Второй фронт. Антигитлеровская коалиция: конфликт интересов - Валентин Фалин
Шрифт:
Интервал:
Закладка:
Министр вооружений и боеприпасов Тодт доложил 29 ноября 1941 года фюреру, что добиться окончания войны в пользу Германии можно только политическим путем[470]. В военно-экономическом отношении Германия была обречена. Генерал Йодль в 1945 году на допросе показал, что Гитлер «раньше любого другого человека на свете чувствовал и знал: война проиграна»; «после катастрофы, разразившейся зимой 1941/42 года, он отдавал себе отчет в том, что… с этого кульминационного момента, начавшегося в 1942 году, победы быть не может»[471].
Тогда-то, в условиях глубокого кризиса, поразившего германскую военную машину и ее нацистское руководство, два десятка свежих английских или американских дивизий, доставленных в СССР и поддержанных авиацией, даже без второго фронта были способны, взаимодействуя с Красной армией, развить стратегический успех. Но западные державы не смогли или не захотели сделать этого. Вернее – не хотели и не могли. США не оправились от Пёрл-Харбора и краха концепции «воевать не воюя». Помыслы Англии приковывали Ближний, Средний и Дальний Восток, а также послевоенные планы. Россия не сдавалась – вот и прелестно.
Вернемся к словам Тодта – окончание войны в пользу Германии возможно только политическим путем. Тем путем, каким рейх приобрел Австрию, Чехословакию, Данциг и вполне мог приобрести Польшу, Прибалтийские государства?

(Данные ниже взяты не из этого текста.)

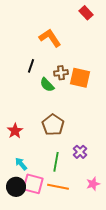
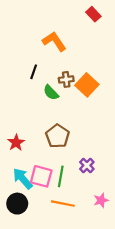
orange square: (80, 78) -> (87, 85), turned 30
cyan arrow: (21, 164) -> (23, 179), size x1.5
pink square: (33, 184) -> (41, 176), moved

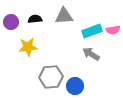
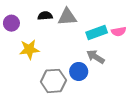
black semicircle: (35, 19) -> (45, 16), moved
blue circle: (75, 86) -> (79, 71), moved

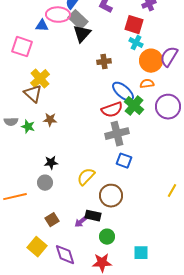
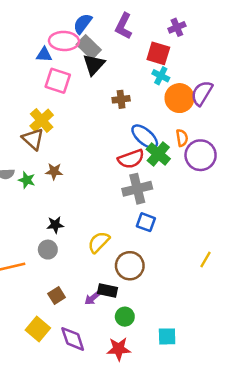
pink square: (22, 47) -> (58, 81), moved
orange semicircle: (147, 84) -> (182, 138), moved, turned 88

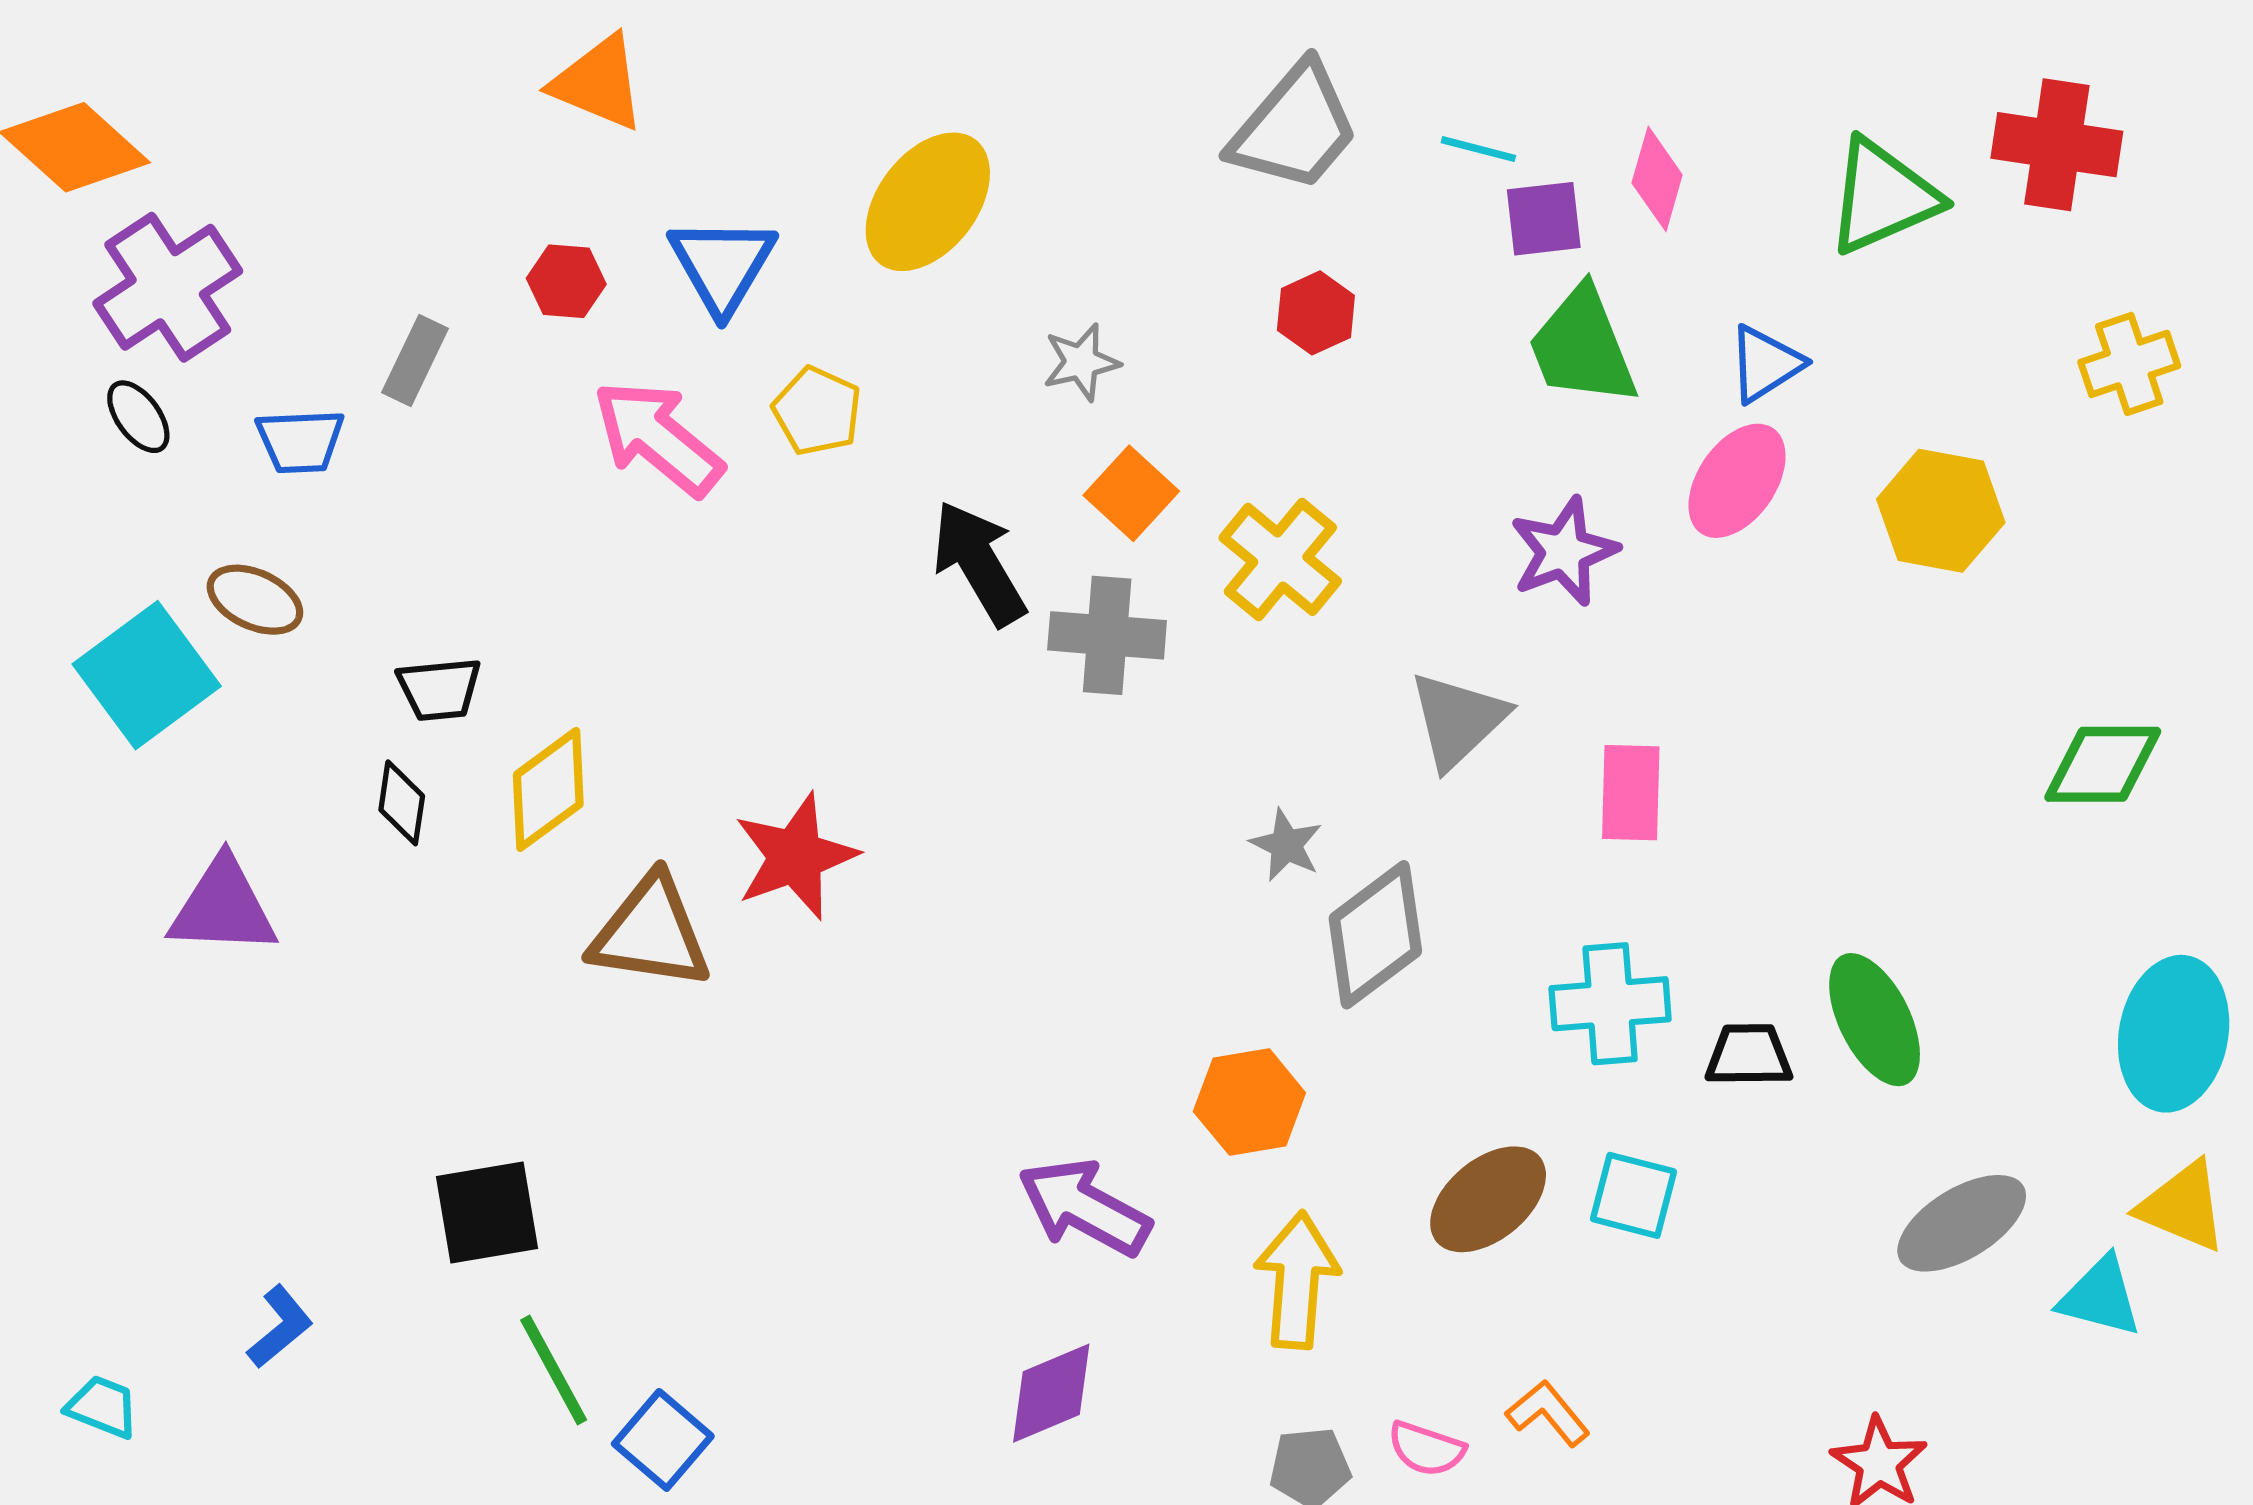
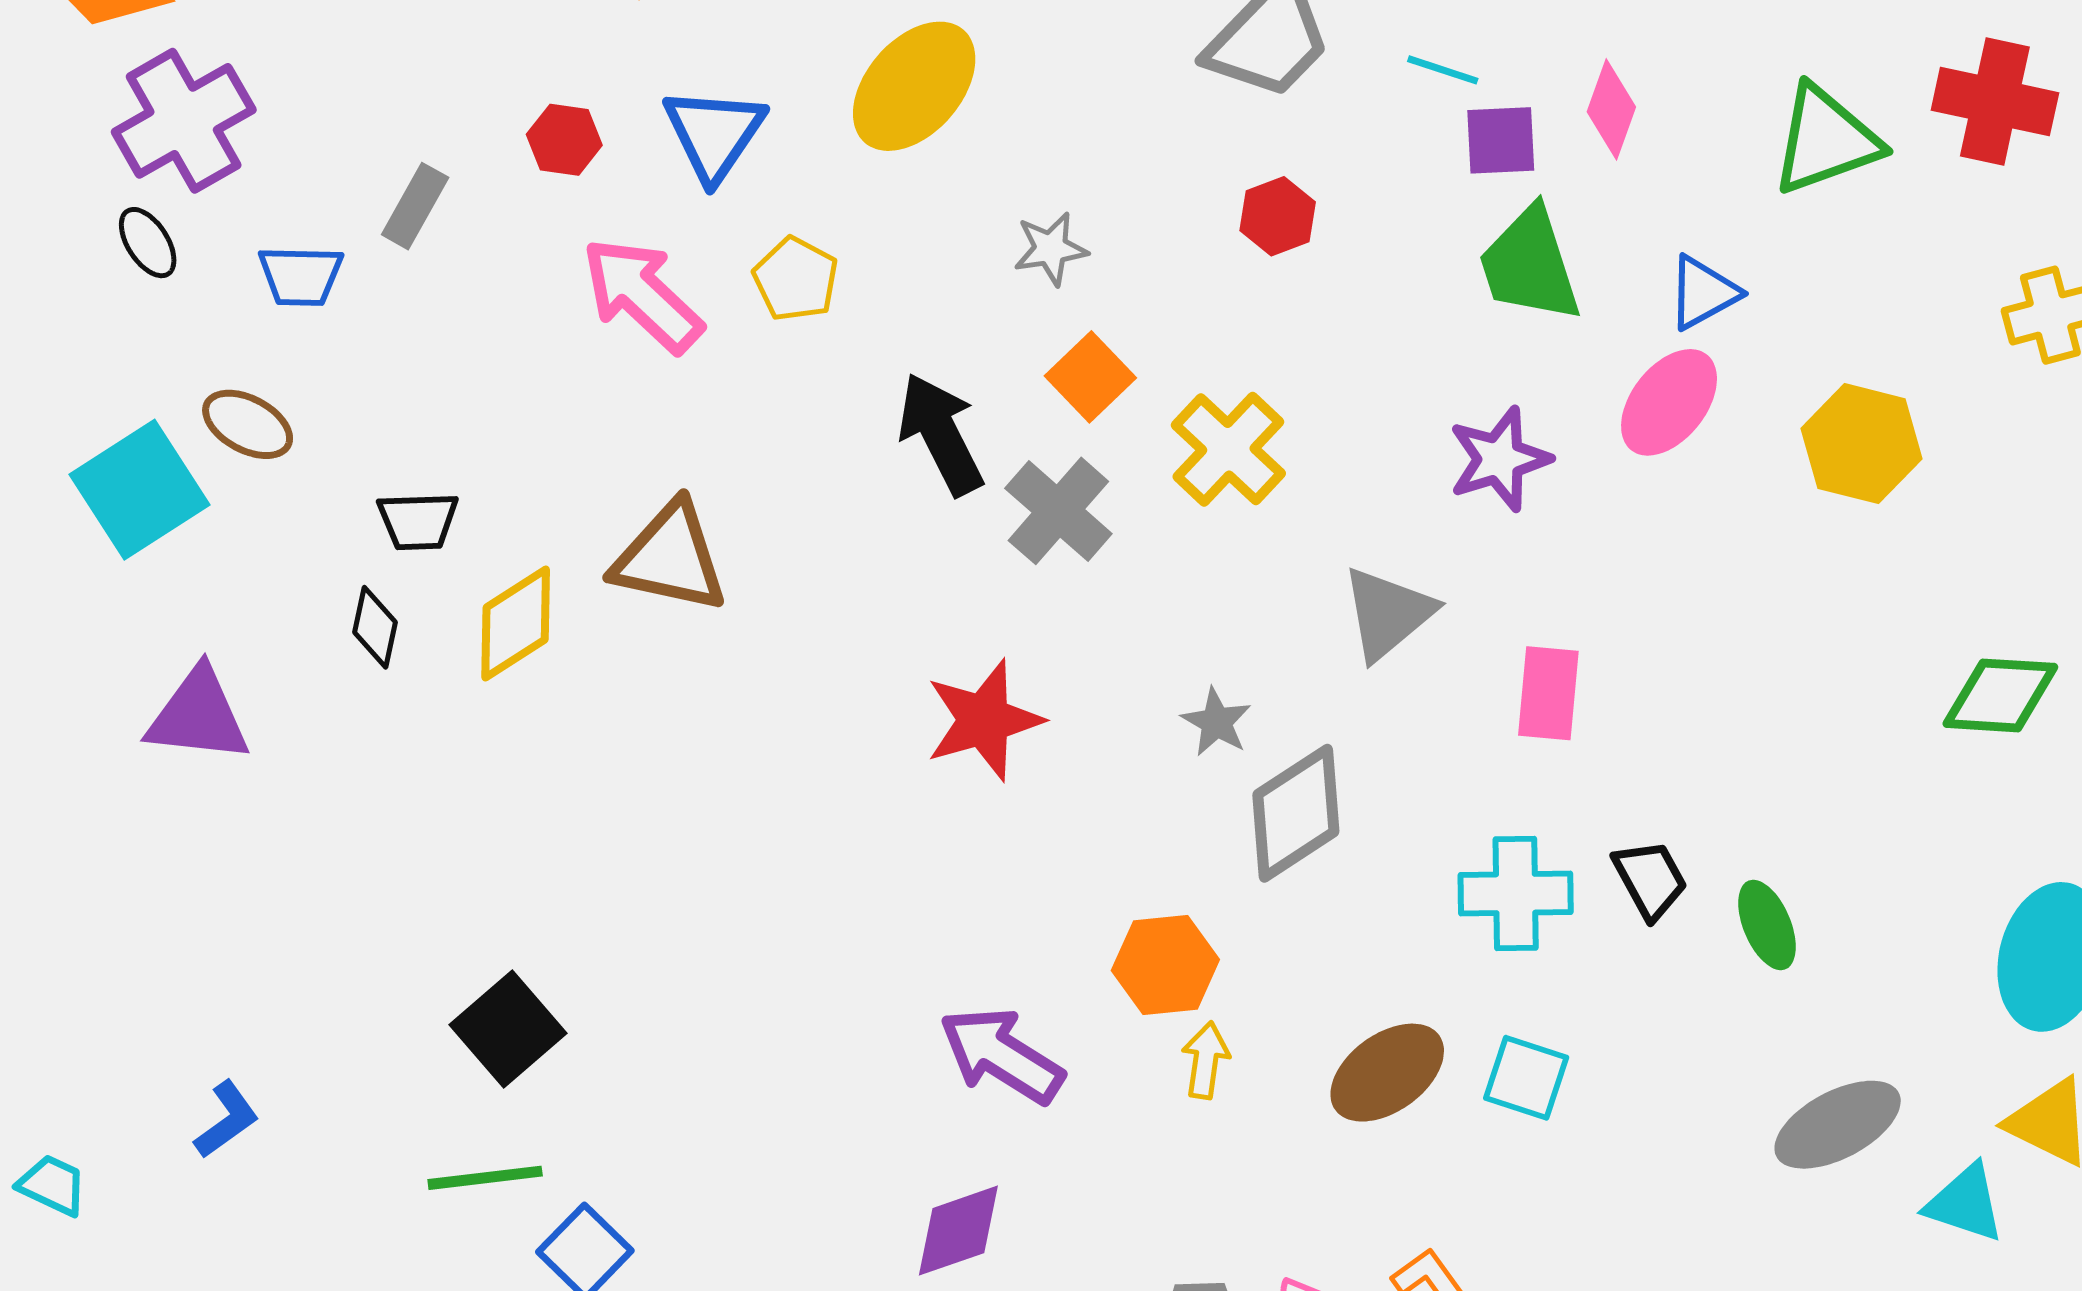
gray cross: (1107, 635) -> (1058, 511), turned 33
red star: (796, 856) -> (984, 720), moved
brown triangle: (651, 933) -> (670, 558), moved
green ellipse: (1875, 1020) -> (1767, 925), size x0.7
black trapezoid: (1749, 1055) -> (1650, 879), moved, turned 58
black square: (487, 1213) -> (508, 1029), moved, turned -35
yellow arrow: (1297, 1280) -> (1206, 1060), moved, size x0.6
green line: (554, 1370) -> (485, 1178), turned -72

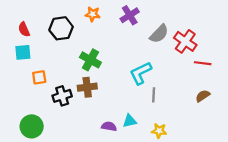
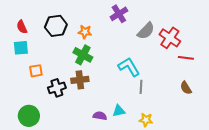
orange star: (93, 14) -> (85, 32), moved
cyan L-shape: (141, 73) -> (129, 67), turned 85
brown semicircle: (203, 96) -> (186, 88), turned -88

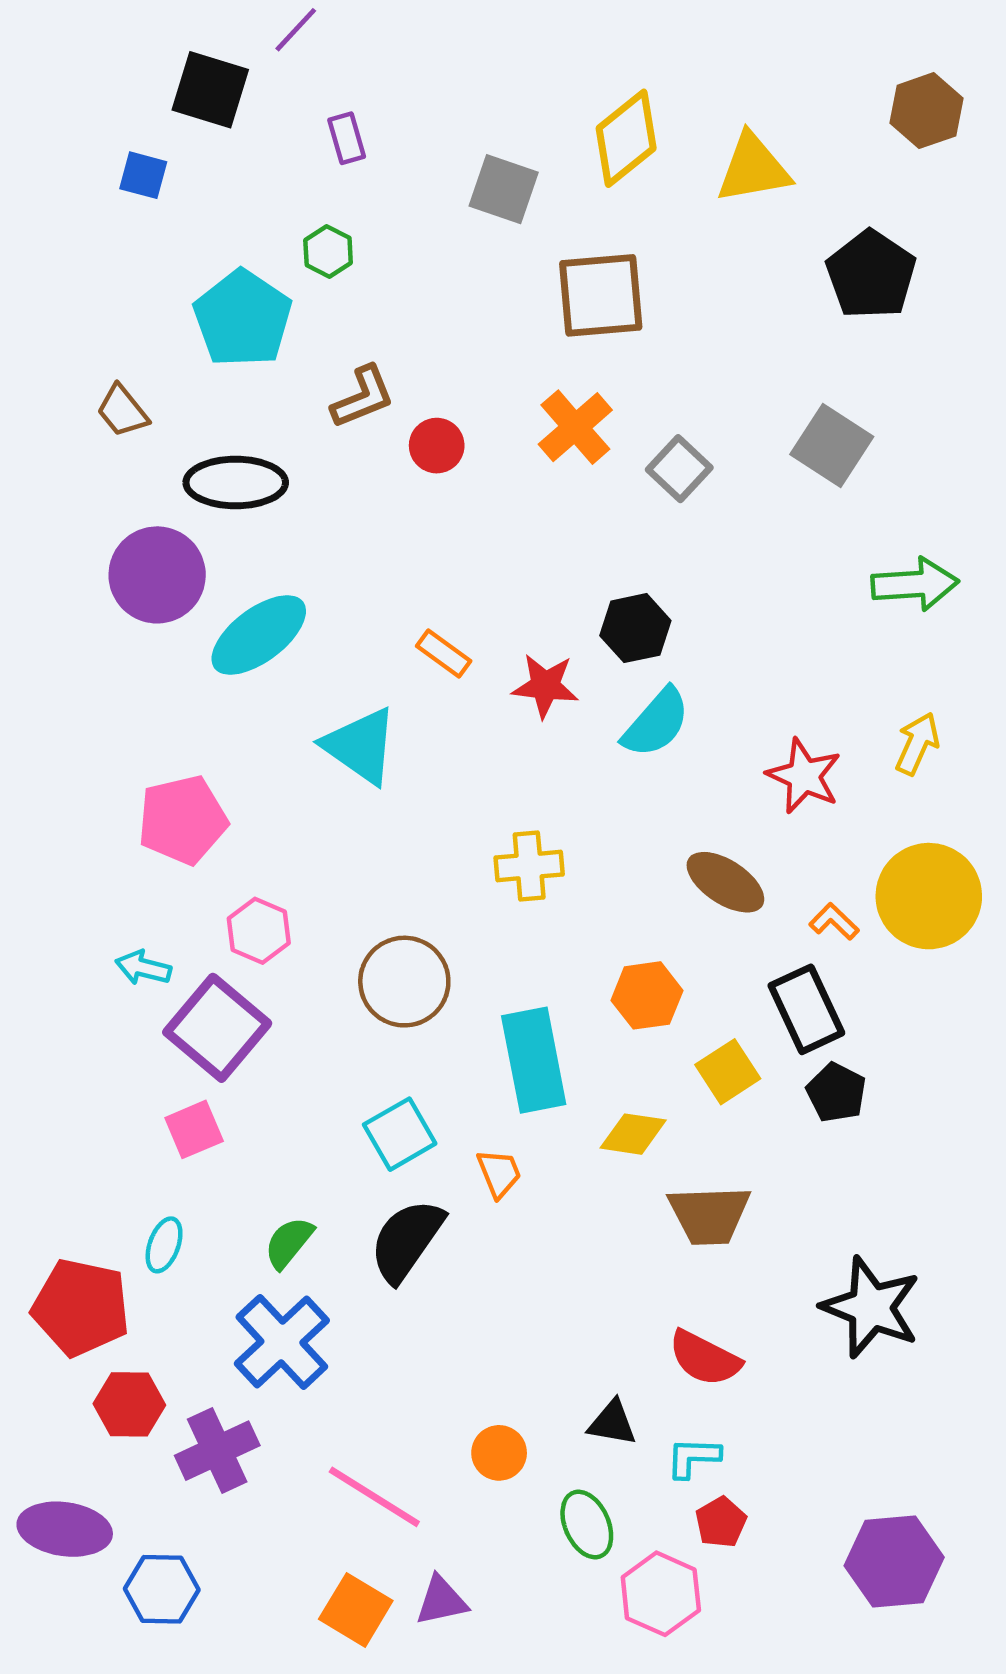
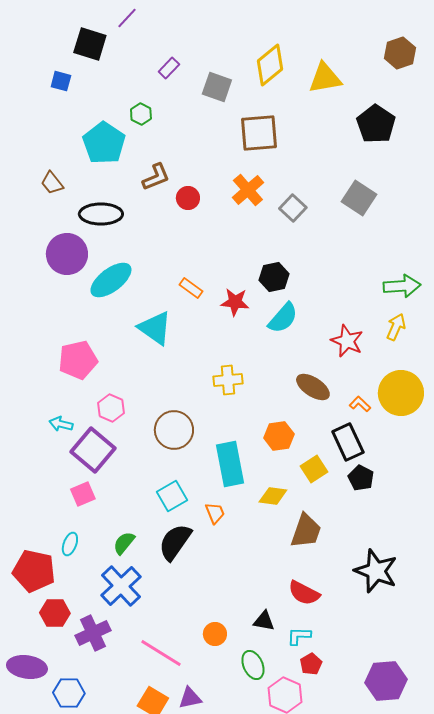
purple rectangle: (347, 138) -> (169, 68), moved, turned 60
green arrow: (915, 584) -> (402, 286), moved
brown trapezoid: (709, 1215) -> (306, 531), turned -69

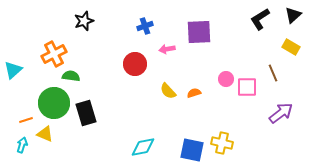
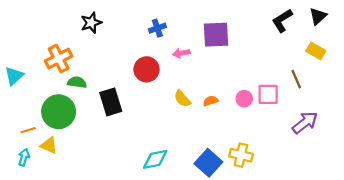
pink circle: (226, 79) -> (244, 99), moved
black rectangle: (86, 113) -> (111, 102), moved
blue square: (192, 150) -> (208, 163), turned 30

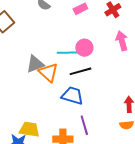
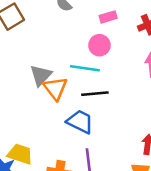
pink circle: (84, 48) -> (99, 45), moved
gray triangle: (35, 64) -> (41, 75), turned -36

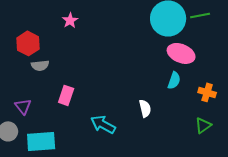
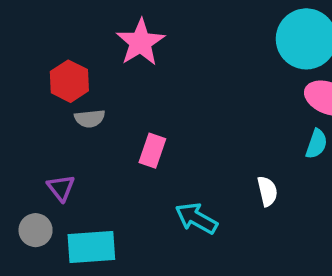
pink star: (70, 20) -> (140, 42), size x1.8
pink rectangle: (66, 95) -> (152, 151), moved

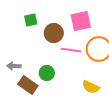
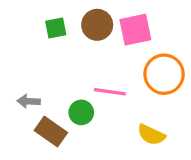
brown circle: (54, 33) -> (97, 25), moved
pink line: (71, 50) -> (110, 92), moved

Тодт и другие, кто лелеял мечту о почетном замирении, – а их было немало в нацистской верхушке, в деловых кругах, среди военных – смотрели потерянному шансу вслед. Поражение Германии в молниеносной войне вырывало жало у «антибольшевистского крестового похода», который выплеснул на поверхность Гитлера и взрастил его режим. Потерпела крушение политическая философия, которую по обыкновению отождествляют с мюнхенским предательством, не выводя из тени тот факт, что Мюнхен являлся лишь видимой частью происходившего.
Нацистской Германии невольно пришлось искать эрзац-стратегию, в спешке перестраиваться на новую, практически безнадежную войну. После зимы 1941/42 года расчеты на будущее связывались не с выигрышем в войне вообще, но с успехом на том или ином ее театре и даже не в течение сезона, но в каждом отдельном сражении. В молниеносной войне, правильнее – системе таких войн, раскрываются в первую очередь мобильность, организованность, дисциплинированность общества и нации, слаженность функционирования всех звеньев, из коих складывается мощь страны. В затяжной войне, где чередуются наступление и оборона, подъемы и спады, вперед выходят духовные потенции и идейная закалка народа и общества, их способность обрести второе и третье дыхание, учиться на собственных ошибках и достижениях противника, поставить во имя цели, понятной и ценимой большинством, все силы и ресурсы без остатка.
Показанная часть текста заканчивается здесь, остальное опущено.